» **Records for this task**

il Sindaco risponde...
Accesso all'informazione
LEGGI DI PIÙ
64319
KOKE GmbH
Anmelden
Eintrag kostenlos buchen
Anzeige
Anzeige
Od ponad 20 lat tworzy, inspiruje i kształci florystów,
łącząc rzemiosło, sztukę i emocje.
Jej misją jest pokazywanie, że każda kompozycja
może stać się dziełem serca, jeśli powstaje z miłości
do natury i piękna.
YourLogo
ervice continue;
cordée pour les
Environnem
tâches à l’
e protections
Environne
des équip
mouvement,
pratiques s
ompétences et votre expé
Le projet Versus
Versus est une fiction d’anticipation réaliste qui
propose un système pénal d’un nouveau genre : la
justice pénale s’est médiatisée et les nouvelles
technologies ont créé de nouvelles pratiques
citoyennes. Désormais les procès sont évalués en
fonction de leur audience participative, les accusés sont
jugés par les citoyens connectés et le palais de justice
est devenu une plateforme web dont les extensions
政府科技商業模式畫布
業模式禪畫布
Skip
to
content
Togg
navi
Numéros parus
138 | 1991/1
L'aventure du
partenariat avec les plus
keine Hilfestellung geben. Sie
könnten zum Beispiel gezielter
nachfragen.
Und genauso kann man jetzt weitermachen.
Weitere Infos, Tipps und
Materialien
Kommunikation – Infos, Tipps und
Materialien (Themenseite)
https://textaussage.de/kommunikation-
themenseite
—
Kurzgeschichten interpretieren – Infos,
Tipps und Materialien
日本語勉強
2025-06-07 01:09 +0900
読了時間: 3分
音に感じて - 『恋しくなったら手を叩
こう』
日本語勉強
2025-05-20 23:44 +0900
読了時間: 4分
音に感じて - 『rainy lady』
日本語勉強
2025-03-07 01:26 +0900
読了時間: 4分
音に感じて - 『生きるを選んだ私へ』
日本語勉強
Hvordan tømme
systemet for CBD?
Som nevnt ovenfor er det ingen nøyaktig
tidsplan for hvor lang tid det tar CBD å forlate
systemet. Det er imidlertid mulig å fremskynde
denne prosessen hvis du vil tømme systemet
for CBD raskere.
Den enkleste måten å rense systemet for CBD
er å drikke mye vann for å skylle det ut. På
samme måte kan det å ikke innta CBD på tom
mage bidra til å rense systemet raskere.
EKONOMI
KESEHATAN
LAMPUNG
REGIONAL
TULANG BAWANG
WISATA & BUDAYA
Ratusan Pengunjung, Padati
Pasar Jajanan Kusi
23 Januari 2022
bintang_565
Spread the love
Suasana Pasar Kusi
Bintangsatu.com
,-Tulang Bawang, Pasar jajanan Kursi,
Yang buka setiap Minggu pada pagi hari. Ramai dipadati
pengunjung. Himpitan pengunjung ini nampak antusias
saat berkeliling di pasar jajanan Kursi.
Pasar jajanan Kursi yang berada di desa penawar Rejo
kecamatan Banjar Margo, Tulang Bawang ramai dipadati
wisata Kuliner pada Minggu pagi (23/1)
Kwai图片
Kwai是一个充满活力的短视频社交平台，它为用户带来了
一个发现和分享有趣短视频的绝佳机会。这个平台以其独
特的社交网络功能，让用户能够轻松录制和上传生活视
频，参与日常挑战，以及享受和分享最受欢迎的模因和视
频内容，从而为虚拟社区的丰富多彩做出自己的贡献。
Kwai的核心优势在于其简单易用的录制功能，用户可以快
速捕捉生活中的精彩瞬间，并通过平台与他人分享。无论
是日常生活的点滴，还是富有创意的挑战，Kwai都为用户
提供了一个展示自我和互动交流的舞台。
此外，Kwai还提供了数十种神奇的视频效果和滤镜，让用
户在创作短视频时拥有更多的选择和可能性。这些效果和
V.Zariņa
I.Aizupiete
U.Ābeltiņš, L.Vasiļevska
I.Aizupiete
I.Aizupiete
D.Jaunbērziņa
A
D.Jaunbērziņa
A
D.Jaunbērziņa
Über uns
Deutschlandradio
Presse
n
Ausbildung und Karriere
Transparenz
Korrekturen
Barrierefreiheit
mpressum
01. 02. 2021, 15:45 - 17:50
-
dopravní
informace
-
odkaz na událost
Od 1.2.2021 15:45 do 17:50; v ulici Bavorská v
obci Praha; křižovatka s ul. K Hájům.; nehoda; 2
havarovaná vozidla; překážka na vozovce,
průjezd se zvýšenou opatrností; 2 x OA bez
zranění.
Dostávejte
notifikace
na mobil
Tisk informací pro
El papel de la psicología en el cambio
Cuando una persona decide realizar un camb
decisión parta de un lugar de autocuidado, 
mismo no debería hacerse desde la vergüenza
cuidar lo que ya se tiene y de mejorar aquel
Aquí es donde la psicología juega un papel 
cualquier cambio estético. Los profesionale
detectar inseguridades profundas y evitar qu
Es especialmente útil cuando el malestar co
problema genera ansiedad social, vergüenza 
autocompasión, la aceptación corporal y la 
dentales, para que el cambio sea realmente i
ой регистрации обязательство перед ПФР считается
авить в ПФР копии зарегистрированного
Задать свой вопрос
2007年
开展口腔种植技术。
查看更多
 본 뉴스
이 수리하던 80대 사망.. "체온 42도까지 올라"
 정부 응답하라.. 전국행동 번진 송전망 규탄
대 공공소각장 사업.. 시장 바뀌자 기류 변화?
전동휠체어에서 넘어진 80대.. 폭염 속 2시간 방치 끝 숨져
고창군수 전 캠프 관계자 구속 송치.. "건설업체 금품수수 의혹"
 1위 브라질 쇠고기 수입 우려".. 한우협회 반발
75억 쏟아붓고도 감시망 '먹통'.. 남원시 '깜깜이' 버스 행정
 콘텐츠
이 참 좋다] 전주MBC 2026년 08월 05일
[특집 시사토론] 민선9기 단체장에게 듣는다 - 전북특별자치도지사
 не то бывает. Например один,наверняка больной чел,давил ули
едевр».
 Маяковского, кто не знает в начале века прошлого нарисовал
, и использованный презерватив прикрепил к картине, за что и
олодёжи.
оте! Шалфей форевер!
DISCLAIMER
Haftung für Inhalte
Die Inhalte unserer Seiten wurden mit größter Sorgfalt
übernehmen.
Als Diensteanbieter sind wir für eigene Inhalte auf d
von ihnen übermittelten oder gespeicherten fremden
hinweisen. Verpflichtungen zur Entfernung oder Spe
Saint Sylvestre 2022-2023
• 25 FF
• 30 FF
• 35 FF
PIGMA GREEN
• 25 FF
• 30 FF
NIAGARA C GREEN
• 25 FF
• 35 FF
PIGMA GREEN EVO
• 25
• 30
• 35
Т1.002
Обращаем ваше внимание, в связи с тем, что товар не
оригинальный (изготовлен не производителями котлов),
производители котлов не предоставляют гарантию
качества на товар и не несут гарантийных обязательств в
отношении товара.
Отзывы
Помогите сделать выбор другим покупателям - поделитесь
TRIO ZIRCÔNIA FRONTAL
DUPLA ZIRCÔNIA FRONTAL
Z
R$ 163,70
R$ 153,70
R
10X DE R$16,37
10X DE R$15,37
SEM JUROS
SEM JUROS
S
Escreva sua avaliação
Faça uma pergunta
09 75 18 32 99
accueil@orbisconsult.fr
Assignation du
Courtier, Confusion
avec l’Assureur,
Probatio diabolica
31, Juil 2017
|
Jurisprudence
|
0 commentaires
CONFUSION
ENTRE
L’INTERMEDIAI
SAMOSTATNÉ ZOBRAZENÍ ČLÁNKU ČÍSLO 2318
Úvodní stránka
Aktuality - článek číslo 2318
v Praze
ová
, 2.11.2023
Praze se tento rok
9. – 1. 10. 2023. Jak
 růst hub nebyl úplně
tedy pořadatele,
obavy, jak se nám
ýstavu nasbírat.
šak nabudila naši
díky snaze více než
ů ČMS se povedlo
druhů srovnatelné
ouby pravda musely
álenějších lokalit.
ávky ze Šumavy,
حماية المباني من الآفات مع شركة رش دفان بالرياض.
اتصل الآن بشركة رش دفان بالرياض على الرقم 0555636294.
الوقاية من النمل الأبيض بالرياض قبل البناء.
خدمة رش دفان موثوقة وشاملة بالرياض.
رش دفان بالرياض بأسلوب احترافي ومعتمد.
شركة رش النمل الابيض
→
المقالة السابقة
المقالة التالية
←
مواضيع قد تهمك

» **Task requirements**
Reproduce, word for word and in full, only the lines above that start at the line with "2025-06-07 01:09 +0900" and run through the line with "systemet. Det er", both ends included.

» **Expected output**
2025-06-07 01:09 +0900
読了時間: 3分
音に感じて - 『恋しくなったら手を叩
こう』
日本語勉強
2025-05-20 23:44 +0900
読了時間: 4分
音に感じて - 『rainy lady』
日本語勉強
2025-03-07 01:26 +0900
読了時間: 4分
音に感じて - 『生きるを選んだ私へ』
日本語勉強
Hvordan tømme
systemet for CBD?
Som nevnt ovenfor er det ingen nøyaktig
tidsplan for hvor lang tid det tar CBD å forlate
systemet. Det er imidlertid mulig å fremskynde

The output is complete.